Really, let me tell you how I feel about all those kids, or better yet, OUR kids. I recently read the article in the Washington Post, Teacher to Parents: About THAT kid (the one who hits, disrupts and influences YOUR kid). And then I read it 3 more times.
I sincerely appreciate the writer’s concern for her students, her confidentiality and for the explanations of the individual difficulties each student has, but I can’t shake what strikes me as I read it—that the discipline problems are equated to these students with social, emotional and environmental challenges and that these are the reasons they are that kid. That’s my disagreement about the article, because really, I just want to tell you a little more. And it’s good news.
First, I want us to be careful about always calling that kid, well, that kid. As an educator for 20 years, I shudder thinking what any one of my students would think if they read this and thought, wait, am I that kid? It’s easy to throw a child in a box and label him. But that’s a slippery slope. You see, students trust us. They really do care about what we think of them.
So those kids really are OUR kids in our school and community. And it’s our responsibility as educators to take every student under our wing, so we don’t pigeonhole them in any way or lower the bar for them, and help them to avoid spiraling down and down…and down…with an end result in a child succumbing to risky behaviors and destructive decisions. It’s an oversimplification. But I’ve seen it happen.
Enter the school counselor. Counselor’s roles are to work individually with students and support them. They work to help students, so when they enter the classroom, they can get to work. They work to help faculty and administration, and oftentimes the greater school community, by assisting them when a student or students need the help they need to be successful in school. Good things are happening.
I talked with Mindy Willard, a school counselor at Sunset Ridge Elementary School in Glendale, Arizona and the 2013 National School Counselor of the Year:
This article really speaks to many counselors because it is our existence in a school. Oftentimes we are saying these words not only to parents but also to teachers or to administrators.

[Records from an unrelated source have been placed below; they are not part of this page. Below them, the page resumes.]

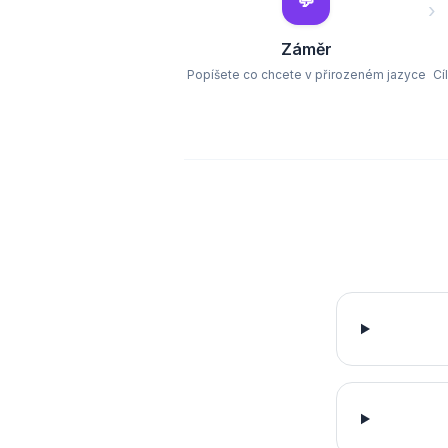
💬
›
Záměr
Popíšete co chcete v přirozeném jazyce
Cí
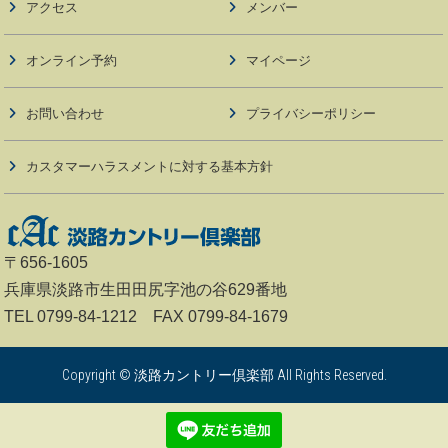
アクセス
メンバー
オンライン予約
マイページ
お問い合わせ
プライバシーポリシー
カスタマーハラスメントに対する基本方針
〒656-1605
兵庫県淡路市生田田尻字池の谷629番地
TEL 0799-84-1212 FAX 0799-84-1679
Copyright © 淡路カントリー倶楽部 All Rights Reserved.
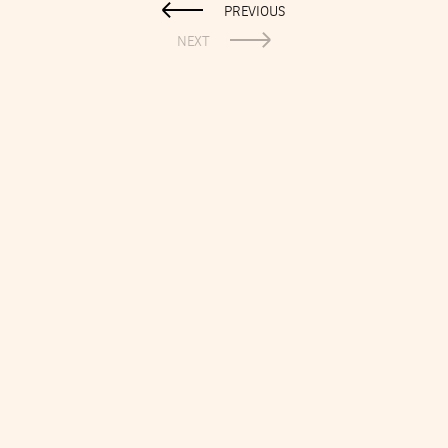
PREVIOUS
NEXT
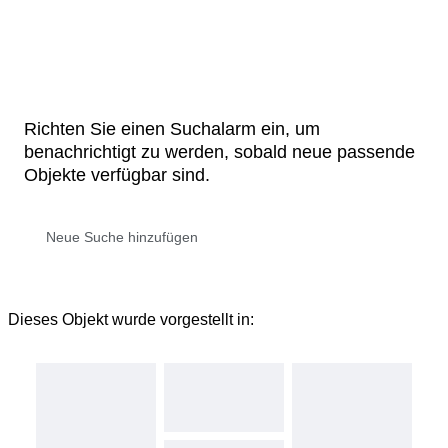
Richten Sie einen Suchalarm ein, um
benachrichtigt zu werden, sobald neue passende
Objekte verfügbar sind.
Dieses Objekt wurde vorgestellt in:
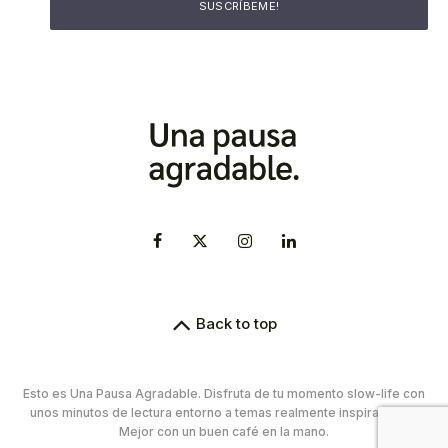
Back to top
Esto es Una Pausa Agradable. Disfruta de tu momento slow-life con
unos minutos de lectura entorno a temas realmente inspiradores.
Mejor con un buen café en la mano.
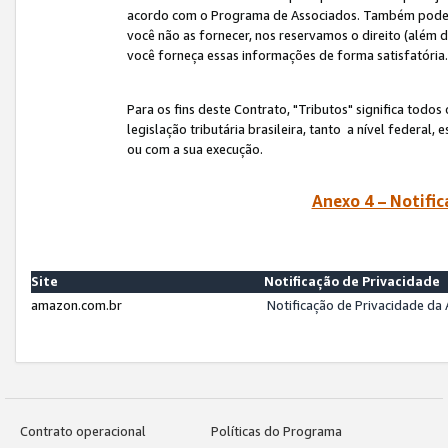
acordo com o Programa de Associados. Também podemos 
você não as fornecer, nos reservamos o direito (além d
você forneça essas informações de forma satisfatória
Para os fins deste Contrato, "Tributos" significa todos
legislação tributária brasileira, tanto a nível federal
ou com a sua execução.
Anexo 4 – Notific
Site
Notificação de Privacidade
amazon.com.br
Notificação de Privacidade d
Contrato operacional
Políticas do Programa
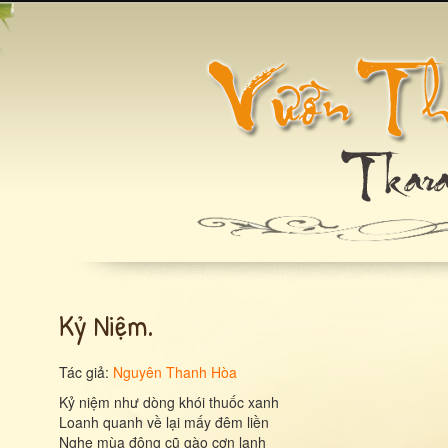
Kỷ Niệm.
Tác giả:
Nguyên Thanh Hòa
Kỷ niệm như dòng khói thuốc xanh
Loanh quanh về lại mấy đêm liền
Nghe mùa đông cũ gào cơn lạnh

The information that students share with us is confidential and the relationships that we build based on that confidentiality is vital to supporting a child and his or her family. School is not just a place where students come to learn. It is a place where students come to feel safe, to be heard, to build relationships, and to be cared for. The School Counselor is someone who can provide our children with all of these things.

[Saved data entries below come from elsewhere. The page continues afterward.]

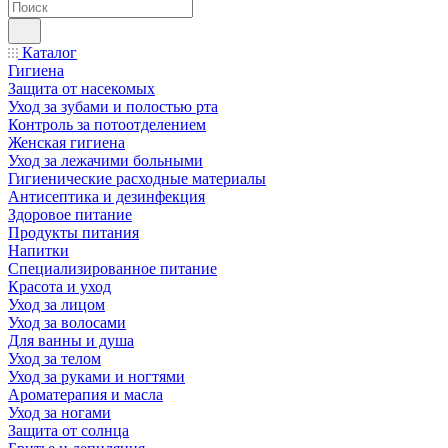
Каталог
Гигиена
Защита от насекомых
Уход за зубами и полостью рта
Контроль за потоотделением
Женская гигиена
Уход за лежачими больными
Гигиенические расходные материалы
Антисептика и дезинфекция
Здоровое питание
Продукты питания
Напитки
Специализированное питание
Красота и уход
Уход за лицом
Уход за волосами
Для ванны и душа
Уход за телом
Уход за руками и ногтями
Ароматерапия и масла
Уход за ногами
Защита от солнца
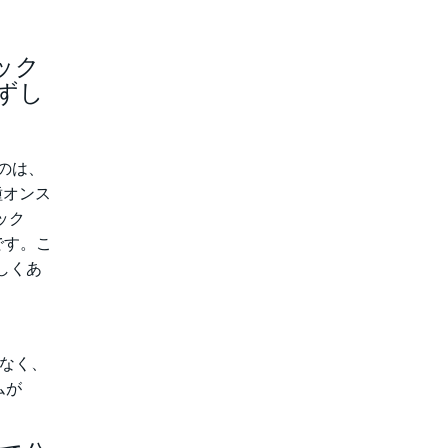
ィック
ずし
たのは、
種オンス
ック
です。こ
しくあ
なく、
ムが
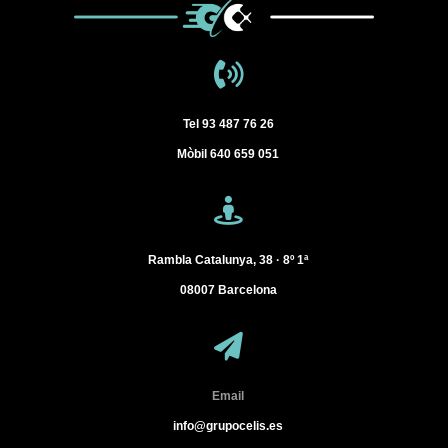
Tel
93 487 76 26
Mòbil
640 659 051
Rambla Catalunya, 38 · 8º 1ª
08007
Barcelona
Email
info@grupocelis.es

And to build on Mindy’s words, it’s important to know that many students come to school as their only safe haven. We need to continue to help students move forward, to find the best strategies to cope, to deal and to learn. The role of the counselor has only become more and more important with the changing world and with social media. Oftentimes, we are gate keepers and work hard to quietly defend students and see to it they are not thrown in a box. We think long-term. We think comprehensively. We think, how are our programs making a difference and how are we helping students be successful? And if we don’t have it, we will find it. We meet with students individually, we run groups, we meet with parents, we let kids cry, we advocate, we guide, we create programs and implement them, we find a way to communicate with faculty about student struggles and offer support so students can be successful. We work as a team—with our administration, with our assistant principals, with our teachers, deans, staff, parents and community resources. Yes, we have students who carry with them their struggles, but we let them know it’s safe here and that we can get through this, so when students walk into a room they know they are not that kid.